Exercise goal:
Print, word for word, the opening line of the data below and every line after it through the line that contains "comment ces éléments psychologiques peuvent", but not the pictures.

Data provided:
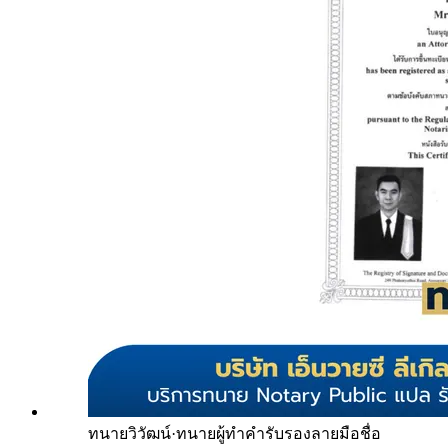
ทนายวิวัฒน์
·
ทนายผู้ทำคำรับรองลายมือชื่อ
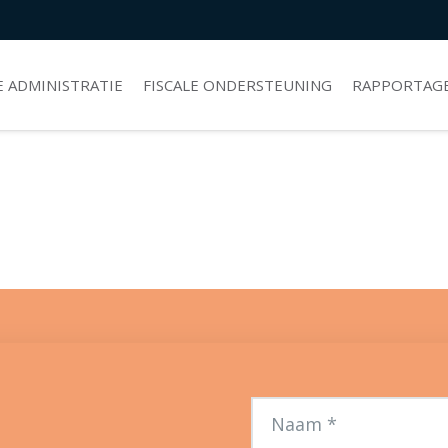
E ADMINISTRATIE
FISCALE ONDERSTEUNING
RAPPORTAGE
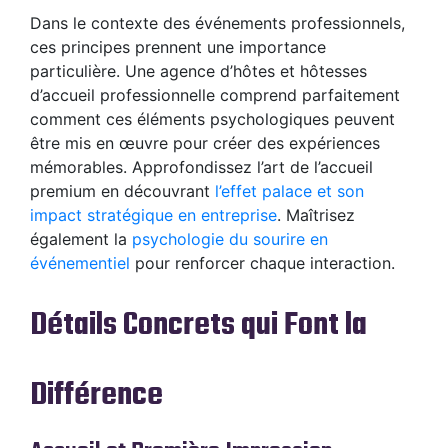
Dans le contexte des événements professionnels,
ces principes prennent une importance
particulière. Une agence d’hôtes et hôtesses
d’accueil professionnelle comprend parfaitement
comment ces éléments psychologiques peuvent
être mis en œuvre pour créer des expériences
mémorables. Approfondissez l’art de l’accueil
premium en découvrant
l’effet palace et son
impact stratégique en entreprise
. Maîtrisez
également la
psychologie du sourire en
événementiel
pour renforcer chaque interaction.
Détails Concrets qui Font la
Différence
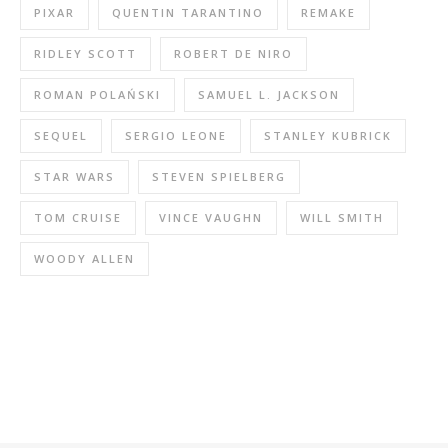
PIXAR
QUENTIN TARANTINO
REMAKE
RIDLEY SCOTT
ROBERT DE NIRO
ROMAN POLAŃSKI
SAMUEL L. JACKSON
SEQUEL
SERGIO LEONE
STANLEY KUBRICK
STAR WARS
STEVEN SPIELBERG
TOM CRUISE
VINCE VAUGHN
WILL SMITH
WOODY ALLEN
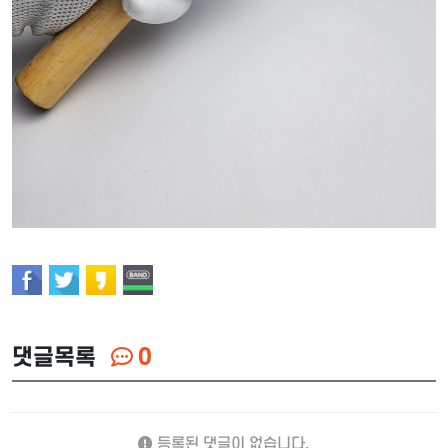
댓글목록
0
등록된 댓글이 없습니다.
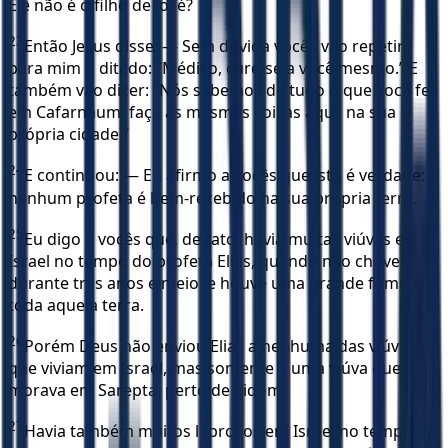
Ele não é o filho de José?
23
Então Jesus disse: — Sem dúvida vocês vão repetir
para mim o ditado: “Médico, cure-se a você mesmo.” E
também vão dizer: “Nós sabemos de tudo o que você fez
em Cafarnaum; faça as mesmas coisas aqui, na sua
própria cidade.”
24
E continuou: — Eu afirmo a vocês que isto é verdade:
nenhum profeta é bem-recebido na sua própria terra.
25
Eu digo a vocês que, de fato, havia muitas viúvas em
Israel no tempo do profeta Elias, quando não choveu
durante três anos e meio, e houve uma grande fome em
toda aquela terra.
26
Porém Deus não enviou Elias a nenhuma das viúvas
que viviam em Israel, mas somente a uma viúva que
morava em Sarepta, perto de Sidom.
27
Havia também muitos leprosos em Israel no tempo do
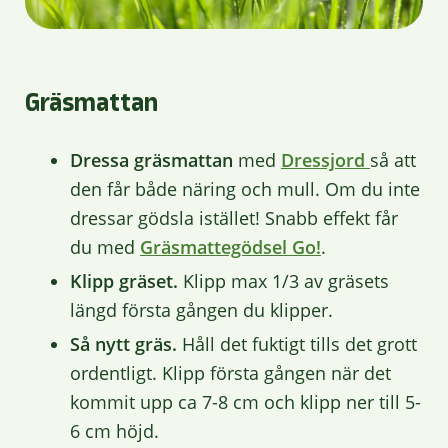
Gräsmattan
Dressa gräsmattan
med
Dressjord
så att
den får både näring och mull. Om du inte
dressar gödsla istället! Snabb effekt får
du med
Gräsmattegödsel Go!
.
Klipp gräset.
Klipp max 1/3 av gräsets
längd första gången du klipper.
Så nytt gräs.
Håll det fuktigt tills det grott
ordentligt. Klipp första gången när det
kommit upp ca 7-8 cm och klipp ner till 5-
6 cm höjd.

Response below:
ทนายวิวัฒน์
·
ทนายผู้ทำคำรับรองลายมือชื่อ
E ADMINISTRATIE
FISCALE ONDERSTEUNING
RAPPORTAGE
Dans le contexte des événements professionnels,
ces principes prennent une importance
particulière. Une agence d’hôtes et hôtesses
d’accueil professionnelle comprend parfaitement
comment ces éléments psychologiques peuvent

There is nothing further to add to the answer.